Another solution, if you don't want to reshape the dataframe, will be calling sns.scatterplot several times, each time with a different column you'd like to plot in the y parameter. Then, each column will be plotted on the same axes the first call will generate. You can create lists of colors and markers to be used at each call, and also manually create a legend. Here is the example code, using all columns in the df_inv dataframe (with some randomly generated data).
import seaborn as sns
import matplotlib.pyplot as plt
import pandas as pd
import random
import matplotlib.lines as mlines
df_inv = pd.DataFrame({'a': random.sample(range(300, 400), 5),
'b': random.sample(range(100, 200), 5),
'c': random.sample(range(40, 90), 5)},
index=range(1,6))
markers = ['o', 'x', 'd']
colors = ['purple', 'cyan', 'green']
legend_handles = []
for i, col_name in enumerate(df_inv.columns):
sns.scatterplot(data=df_inv, x=df_inv.index, y=col_name,
marker=markers[i], color=colors[i], s=100) # s = marker size
legend_handles.append(mlines.Line2D([], [], color=colors[i], marker=markers[i],
linestyle='None', markersize=8, label=col_name))
plt.ylabel('Value')
plt.xlabel('Index')
plt.grid()
plt.legend(handles=legend_handles, bbox_to_anchor=(1.02, 1), title='Column')
plt.tight_layout()
plt.show()
Code result:
You could re-shape your data in a different dataframe with pandas.melt
:
df_inv = df_inv.reset_index()
columns = ['index', 'a', 'b', 'c', 'd']
df_to_plot = df_inv[columns]
df_to_plot = pd.melt(frame = df_to_plot,
id_vars = 'index',
var_name = 'column_name',
value_name = 'value')
In this way, you will get something like:
index column_name value
0 0 a 315
1 1 a 175
2 2 a 65
3 3 a 370
4 4 a 419
5 0 b 173
6 1 b 206
7 2 b 271
8 3 b 463
9 4 b 419
10 0 c 58
...
Now you can finally plot with a single line of code:
sns.scatterplot(ax = ax, data = df_to_plot, x = 'index', y = 'value', style = 'column_name', hue = 'column_name')
Complete code
import pandas as pd
import matplotlib.pyplot as plt
import numpy as np
import seaborn as sns
N = 5
df_inv = pd.DataFrame()
df_inv['a'] = np.random.randint(low = 50, high = 500, size = N)
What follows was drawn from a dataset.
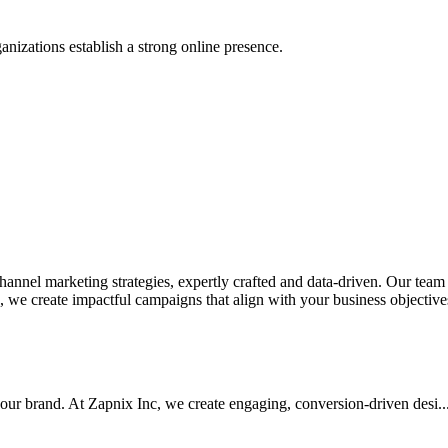
anizations establish a strong online presence.
nel marketing strategies, expertly crafted and data-driven. Our team de
we create impactful campaigns that align with your business objectives.
your brand. At Zapnix Inc, we create engaging, conversion-driven desi...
df_inv['b'] = np.random.randint(low = 50, high = 500, size = N)
df_inv['c'] = np.random.randint(low = 50, high = 500, size = N)
df_inv['d'] = np.random.randint(low = 50, high = 500, size = N)
df_inv = df_inv.reset_index()
columns = ['index', 'a', 'b', 'c', 'd']
df_to_plot = df_inv[columns]
df_to_plot = pd.melt(frame = df_to_plot,
id_vars = 'index',
var_name = 'column_name',
value_name = 'value')
fig, ax = plt.subplots()
sns.scatterplot(ax = ax, data = df_to_plot, x = 'index', y = 'value', style = 'column_name', hue = 'column_name')
plt.show()